- _WHAT TO PRODUCE_:
Please state the number of lines in the material below that contain "standard", with no other words.

- _DATA FOR THIS EXERCISE_:
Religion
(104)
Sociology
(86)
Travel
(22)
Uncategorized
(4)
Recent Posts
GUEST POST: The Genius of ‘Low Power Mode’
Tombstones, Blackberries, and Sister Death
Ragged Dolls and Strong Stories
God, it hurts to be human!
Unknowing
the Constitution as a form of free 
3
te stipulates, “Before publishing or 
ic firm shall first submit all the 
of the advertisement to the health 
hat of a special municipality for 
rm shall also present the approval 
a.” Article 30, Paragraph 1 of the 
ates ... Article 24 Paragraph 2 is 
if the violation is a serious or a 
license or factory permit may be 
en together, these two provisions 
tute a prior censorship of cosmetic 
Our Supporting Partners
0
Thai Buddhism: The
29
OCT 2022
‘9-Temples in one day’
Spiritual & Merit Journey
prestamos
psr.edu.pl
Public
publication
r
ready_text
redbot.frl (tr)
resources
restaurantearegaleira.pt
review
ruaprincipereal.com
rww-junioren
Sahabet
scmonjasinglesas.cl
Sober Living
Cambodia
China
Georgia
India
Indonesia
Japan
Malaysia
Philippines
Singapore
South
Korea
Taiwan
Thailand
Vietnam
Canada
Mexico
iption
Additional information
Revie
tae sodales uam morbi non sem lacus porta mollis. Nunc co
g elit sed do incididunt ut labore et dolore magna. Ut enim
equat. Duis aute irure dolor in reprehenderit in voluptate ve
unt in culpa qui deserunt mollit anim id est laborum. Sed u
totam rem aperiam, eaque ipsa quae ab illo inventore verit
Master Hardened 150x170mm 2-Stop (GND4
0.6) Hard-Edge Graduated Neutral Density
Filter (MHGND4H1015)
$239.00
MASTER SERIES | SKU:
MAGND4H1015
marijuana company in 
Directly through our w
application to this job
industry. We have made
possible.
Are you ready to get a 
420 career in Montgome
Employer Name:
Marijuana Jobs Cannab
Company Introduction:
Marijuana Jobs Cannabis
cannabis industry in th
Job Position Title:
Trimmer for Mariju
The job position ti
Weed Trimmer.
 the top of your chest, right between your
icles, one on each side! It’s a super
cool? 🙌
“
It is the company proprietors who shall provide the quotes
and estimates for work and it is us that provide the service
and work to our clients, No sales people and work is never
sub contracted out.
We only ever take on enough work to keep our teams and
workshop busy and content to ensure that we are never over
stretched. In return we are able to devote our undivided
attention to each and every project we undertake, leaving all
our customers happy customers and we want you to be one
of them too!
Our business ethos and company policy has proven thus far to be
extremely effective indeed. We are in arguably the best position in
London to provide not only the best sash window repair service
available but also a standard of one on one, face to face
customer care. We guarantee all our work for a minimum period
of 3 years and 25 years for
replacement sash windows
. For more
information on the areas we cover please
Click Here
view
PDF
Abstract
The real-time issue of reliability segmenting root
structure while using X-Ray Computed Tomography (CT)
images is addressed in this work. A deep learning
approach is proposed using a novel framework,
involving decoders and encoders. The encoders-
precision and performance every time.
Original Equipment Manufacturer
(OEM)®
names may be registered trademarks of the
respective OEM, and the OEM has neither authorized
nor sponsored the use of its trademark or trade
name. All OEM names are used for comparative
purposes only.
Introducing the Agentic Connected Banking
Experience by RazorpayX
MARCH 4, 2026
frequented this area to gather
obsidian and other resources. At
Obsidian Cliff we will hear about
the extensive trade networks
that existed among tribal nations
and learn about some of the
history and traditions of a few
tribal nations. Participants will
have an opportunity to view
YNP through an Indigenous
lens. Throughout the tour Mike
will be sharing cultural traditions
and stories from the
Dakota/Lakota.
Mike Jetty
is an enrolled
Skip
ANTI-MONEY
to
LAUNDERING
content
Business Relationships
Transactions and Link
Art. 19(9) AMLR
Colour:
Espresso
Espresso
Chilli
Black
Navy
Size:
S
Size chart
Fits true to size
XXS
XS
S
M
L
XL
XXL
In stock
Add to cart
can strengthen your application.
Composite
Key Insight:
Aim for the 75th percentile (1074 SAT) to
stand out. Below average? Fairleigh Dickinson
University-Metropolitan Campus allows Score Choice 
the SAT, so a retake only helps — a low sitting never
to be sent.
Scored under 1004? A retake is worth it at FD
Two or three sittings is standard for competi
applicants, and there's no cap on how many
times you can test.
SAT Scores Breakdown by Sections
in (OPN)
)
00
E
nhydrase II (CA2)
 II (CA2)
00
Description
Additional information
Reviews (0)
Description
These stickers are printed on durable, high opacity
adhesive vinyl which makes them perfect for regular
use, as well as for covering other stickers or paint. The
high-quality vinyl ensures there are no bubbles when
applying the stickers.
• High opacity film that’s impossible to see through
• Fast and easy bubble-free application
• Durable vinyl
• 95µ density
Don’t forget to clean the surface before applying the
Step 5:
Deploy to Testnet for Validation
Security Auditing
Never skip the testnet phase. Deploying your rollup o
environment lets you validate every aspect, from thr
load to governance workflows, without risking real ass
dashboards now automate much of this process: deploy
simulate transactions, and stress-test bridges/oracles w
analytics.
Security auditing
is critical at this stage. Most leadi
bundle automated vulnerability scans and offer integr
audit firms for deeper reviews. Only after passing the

- _RESULT FOR THIS EXERCISE_:
2